Stored dataset items

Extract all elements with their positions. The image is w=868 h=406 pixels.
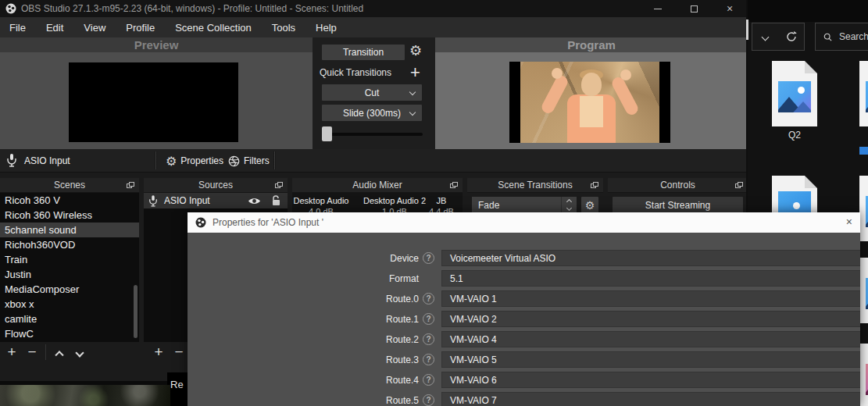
field-label: Device	[390, 253, 419, 264]
refresh-button[interactable]	[778, 23, 804, 50]
file-item-clipped[interactable]	[859, 176, 868, 257]
scene-list-item[interactable]: Richoh360VOD	[0, 237, 139, 252]
help-icon[interactable]: ?	[423, 293, 434, 304]
remove-scene-button[interactable]: −	[22, 344, 42, 361]
search-box[interactable]: Search	[815, 23, 868, 51]
toolbar-grip[interactable]	[273, 151, 276, 169]
dialog-title-bar[interactable]: Properties for 'ASIO Input ' ×	[188, 212, 860, 233]
help-icon[interactable]: ?	[423, 354, 434, 365]
window-title: OBS Studio 27.1.3-m95-2.23 (64-bit, wind…	[21, 3, 363, 14]
scene-list-item[interactable]: MediaComposer	[0, 282, 139, 297]
menu-view[interactable]: View	[84, 22, 105, 34]
popout-dock-icon[interactable]	[127, 182, 134, 189]
scenes-dock-header[interactable]: Scenes	[0, 178, 139, 193]
menu-help[interactable]: Help	[316, 22, 337, 34]
file-item-clipped[interactable]	[859, 344, 868, 406]
sources-dock-header[interactable]: Sources	[144, 178, 288, 193]
remove-source-button[interactable]: −	[169, 344, 189, 361]
move-scene-down-button[interactable]	[70, 345, 90, 359]
quick-transitions-label: Quick Transitions	[320, 67, 391, 78]
route2-select[interactable]: VM-VAIO 4	[441, 331, 860, 347]
field-row-route1: Route.1? VM-VAIO 2	[188, 311, 860, 327]
scene-list-item[interactable]: FlowC	[0, 326, 139, 341]
scene-list-item[interactable]: xbox x	[0, 297, 139, 312]
scene-list-item[interactable]: Train	[0, 252, 139, 267]
help-icon[interactable]: ?	[423, 252, 434, 264]
add-quick-transition-icon[interactable]: +	[410, 66, 420, 80]
menu-scene-collection[interactable]: Scene Collection	[175, 22, 252, 34]
title-bar[interactable]: OBS Studio 27.1.3-m95-2.23 (64-bit, wind…	[0, 0, 748, 17]
add-scene-button[interactable]: +	[2, 344, 22, 361]
chevron-down-icon	[762, 33, 770, 41]
add-source-button[interactable]: +	[148, 344, 169, 361]
transition-select[interactable]: Fade	[472, 197, 577, 213]
chevron-down-icon	[566, 205, 572, 211]
menu-edit[interactable]: Edit	[46, 22, 63, 34]
start-streaming-button[interactable]: Start Streaming	[613, 197, 743, 213]
background-window-text: Re	[170, 379, 184, 390]
properties-button[interactable]: ⚙ Properties	[166, 152, 223, 169]
scene-list-item[interactable]: Ricoh 360 V	[0, 193, 139, 208]
lock-open-icon[interactable]	[271, 195, 281, 206]
scene-list-item-selected[interactable]: 5channel sound	[0, 223, 139, 237]
file-item-clipped[interactable]	[859, 61, 868, 142]
maximize-icon	[691, 5, 698, 12]
scene-transitions-header[interactable]: Scene Transitions	[467, 178, 603, 193]
field-label: Route.4	[386, 375, 419, 386]
background-photo	[0, 385, 170, 406]
help-icon[interactable]: ?	[423, 333, 434, 345]
audio-mixer-header[interactable]: Audio Mixer	[292, 178, 463, 193]
route1-select[interactable]: VM-VAIO 2	[441, 311, 860, 327]
transition-duration-track[interactable]	[323, 133, 423, 136]
help-icon[interactable]: ?	[423, 394, 434, 406]
maximize-button[interactable]	[676, 0, 712, 17]
panel-divider-handle[interactable]	[746, 20, 748, 40]
field-label: Format	[389, 273, 419, 284]
gear-icon: ⚙	[166, 154, 177, 169]
minimize-button[interactable]	[640, 0, 676, 17]
file-item-q2[interactable]: Q2	[772, 61, 817, 142]
transition-button[interactable]: Transition	[322, 45, 405, 60]
route0-select[interactable]: VM-VAIO 1	[441, 290, 860, 307]
quick-transition-slide-dropdown[interactable]: Slide (300ms)	[322, 105, 422, 121]
transition-properties-button[interactable]: ⚙	[581, 197, 598, 213]
transition-settings-gear-icon[interactable]: ⚙	[409, 42, 422, 59]
help-icon[interactable]: ?	[423, 313, 434, 325]
scene-list-item[interactable]: Justin	[0, 267, 139, 282]
controls-title: Controls	[660, 180, 695, 191]
route4-select[interactable]: VM-VAIO 6	[441, 372, 860, 388]
route5-select[interactable]: VM-VAIO 7	[441, 392, 860, 406]
visibility-eye-icon[interactable]	[248, 197, 261, 205]
format-select[interactable]: 5.1	[441, 270, 860, 287]
menu-profile[interactable]: Profile	[126, 22, 155, 34]
dropdown-button[interactable]	[752, 23, 778, 50]
source-row-asio-input[interactable]: ASIO Input	[144, 193, 288, 208]
transition-duration-handle[interactable]	[322, 126, 332, 141]
file-item-clipped[interactable]	[859, 258, 868, 339]
close-button[interactable]: ×	[712, 0, 748, 17]
popout-dock-icon[interactable]	[735, 182, 743, 189]
toolbar-grip[interactable]	[155, 151, 157, 169]
filters-button[interactable]: Filters	[228, 152, 270, 169]
scenes-scrollbar[interactable]	[134, 285, 138, 338]
sources-dock-title: Sources	[198, 180, 233, 191]
scene-list-item[interactable]: Ricoh 360 Wireless	[0, 208, 139, 223]
close-icon: ×	[727, 3, 733, 14]
controls-header[interactable]: Controls	[608, 178, 748, 193]
quick-transition-cut-dropdown[interactable]: Cut	[322, 84, 422, 101]
device-select[interactable]: Voicemeeter Virtual ASIO	[441, 250, 860, 266]
menu-file[interactable]: File	[9, 22, 26, 34]
spinner-icons[interactable]	[561, 197, 577, 213]
menu-tools[interactable]: Tools	[272, 22, 295, 34]
field-value: VM-VAIO 1	[450, 294, 497, 304]
preview-video[interactable]	[69, 62, 238, 142]
popout-dock-icon[interactable]	[591, 182, 598, 189]
popout-dock-icon[interactable]	[275, 182, 283, 189]
move-scene-up-button[interactable]	[49, 345, 70, 359]
scene-list-item[interactable]: camlite	[0, 312, 139, 326]
program-video[interactable]	[509, 62, 670, 143]
help-icon[interactable]: ?	[423, 374, 434, 386]
dialog-close-icon[interactable]: ×	[846, 215, 852, 228]
popout-dock-icon[interactable]	[450, 182, 458, 189]
route3-select[interactable]: VM-VAIO 5	[441, 351, 860, 368]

> **TASK DETAILS**
Copy these entries precisely and drop any picture.

> **WRITTEN ANSWER**
Extract all elements with their positions. The image is w=868 h=406 pixels.
field-label: Device	[390, 253, 419, 264]
refresh-button[interactable]	[778, 23, 804, 50]
file-item-clipped[interactable]	[859, 176, 868, 257]
scene-list-item[interactable]: Richoh360VOD	[0, 237, 139, 252]
help-icon[interactable]: ?	[423, 293, 434, 304]
remove-scene-button[interactable]: −	[22, 344, 42, 361]
search-box[interactable]: Search	[815, 23, 868, 51]
toolbar-grip[interactable]	[273, 151, 276, 169]
dialog-title-bar[interactable]: Properties for 'ASIO Input ' ×	[188, 212, 860, 233]
help-icon[interactable]: ?	[423, 354, 434, 365]
window-title: OBS Studio 27.1.3-m95-2.23 (64-bit, wind…	[21, 3, 363, 14]
scene-list-item[interactable]: MediaComposer	[0, 282, 139, 297]
menu-view[interactable]: View	[84, 22, 105, 34]
popout-dock-icon[interactable]	[127, 182, 134, 189]
scenes-dock-header[interactable]: Scenes	[0, 178, 139, 193]
menu-help[interactable]: Help	[316, 22, 337, 34]
file-item-clipped[interactable]	[859, 344, 868, 406]
sources-dock-header[interactable]: Sources	[144, 178, 288, 193]
remove-source-button[interactable]: −	[169, 344, 189, 361]
move-scene-down-button[interactable]	[70, 345, 90, 359]
quick-transitions-label: Quick Transitions	[320, 67, 391, 78]
route2-select[interactable]: VM-VAIO 4	[441, 331, 860, 347]
field-row-route1: Route.1? VM-VAIO 2	[188, 311, 860, 327]
scene-list-item[interactable]: FlowC	[0, 326, 139, 341]
scene-list-item[interactable]: xbox x	[0, 297, 139, 312]
scene-list-item[interactable]: Train	[0, 252, 139, 267]
help-icon[interactable]: ?	[423, 252, 434, 264]
add-quick-transition-icon[interactable]: +	[410, 66, 420, 80]
menu-scene-collection[interactable]: Scene Collection	[175, 22, 252, 34]
title-bar[interactable]: OBS Studio 27.1.3-m95-2.23 (64-bit, wind…	[0, 0, 748, 17]
add-scene-button[interactable]: +	[2, 344, 22, 361]
chevron-down-icon	[762, 33, 770, 41]
add-source-button[interactable]: +	[148, 344, 169, 361]
transition-select[interactable]: Fade	[472, 197, 577, 213]
chevron-down-icon	[566, 205, 572, 211]
menu-edit[interactable]: Edit	[46, 22, 63, 34]
start-streaming-button[interactable]: Start Streaming	[613, 197, 743, 213]
background-window-text: Re	[170, 379, 184, 390]
properties-button[interactable]: ⚙ Properties	[166, 152, 223, 169]
scene-list-item[interactable]: Ricoh 360 V	[0, 193, 139, 208]
lock-open-icon[interactable]	[271, 195, 281, 206]
scene-list-item-selected[interactable]: 5channel sound	[0, 223, 139, 237]
file-item-clipped[interactable]	[859, 61, 868, 142]
maximize-icon	[691, 5, 698, 12]
scene-transitions-header[interactable]: Scene Transitions	[467, 178, 603, 193]
field-label: Route.4	[386, 375, 419, 386]
background-photo	[0, 385, 170, 406]
help-icon[interactable]: ?	[423, 333, 434, 345]
audio-mixer-header[interactable]: Audio Mixer	[292, 178, 463, 193]
route1-select[interactable]: VM-VAIO 2	[441, 311, 860, 327]
transition-duration-track[interactable]	[323, 133, 423, 136]
help-icon[interactable]: ?	[423, 394, 434, 406]
maximize-button[interactable]	[676, 0, 712, 17]
panel-divider-handle[interactable]	[746, 20, 748, 40]
field-label: Format	[389, 273, 419, 284]
gear-icon: ⚙	[166, 154, 177, 169]
minimize-button[interactable]	[640, 0, 676, 17]
file-item-q2[interactable]: Q2	[772, 61, 817, 142]
transition-button[interactable]: Transition	[322, 45, 405, 60]
route0-select[interactable]: VM-VAIO 1	[441, 290, 860, 307]
quick-transition-slide-dropdown[interactable]: Slide (300ms)	[322, 105, 422, 121]
transition-properties-button[interactable]: ⚙	[581, 197, 598, 213]
transition-settings-gear-icon[interactable]: ⚙	[409, 42, 422, 59]
help-icon[interactable]: ?	[423, 313, 434, 325]
scene-list-item[interactable]: Justin	[0, 267, 139, 282]
controls-title: Controls	[660, 180, 695, 191]
route4-select[interactable]: VM-VAIO 6	[441, 372, 860, 388]
route5-select[interactable]: VM-VAIO 7	[441, 392, 860, 406]
visibility-eye-icon[interactable]	[248, 197, 261, 205]
format-select[interactable]: 5.1	[441, 270, 860, 287]
menu-profile[interactable]: Profile	[126, 22, 155, 34]
dropdown-button[interactable]	[752, 23, 778, 50]
source-row-asio-input[interactable]: ASIO Input	[144, 193, 288, 208]
transition-duration-handle[interactable]	[322, 126, 332, 141]
file-item-clipped[interactable]	[859, 258, 868, 339]
close-button[interactable]: ×	[712, 0, 748, 17]
popout-dock-icon[interactable]	[735, 182, 743, 189]
toolbar-grip[interactable]	[155, 151, 157, 169]
filters-button[interactable]: Filters	[228, 152, 270, 169]
scenes-scrollbar[interactable]	[134, 285, 138, 338]
sources-dock-title: Sources	[198, 180, 233, 191]
scene-list-item[interactable]: Ricoh 360 Wireless	[0, 208, 139, 223]
close-icon: ×	[727, 3, 733, 14]
controls-header[interactable]: Controls	[608, 178, 748, 193]
quick-transition-cut-dropdown[interactable]: Cut	[322, 84, 422, 101]
device-select[interactable]: Voicemeeter Virtual ASIO	[441, 250, 860, 266]
menu-file[interactable]: File	[9, 22, 26, 34]
spinner-icons[interactable]	[561, 197, 577, 213]
menu-tools[interactable]: Tools	[272, 22, 295, 34]
field-value: VM-VAIO 1	[450, 294, 497, 304]
preview-video[interactable]	[69, 62, 238, 142]
popout-dock-icon[interactable]	[591, 182, 598, 189]
popout-dock-icon[interactable]	[275, 182, 283, 189]
move-scene-up-button[interactable]	[49, 345, 70, 359]
scene-list-item[interactable]: camlite	[0, 312, 139, 326]
program-video[interactable]	[509, 62, 670, 143]
help-icon[interactable]: ?	[423, 374, 434, 386]
dialog-close-icon[interactable]: ×	[846, 215, 852, 228]
popout-dock-icon[interactable]	[450, 182, 458, 189]
route3-select[interactable]: VM-VAIO 5	[441, 351, 860, 368]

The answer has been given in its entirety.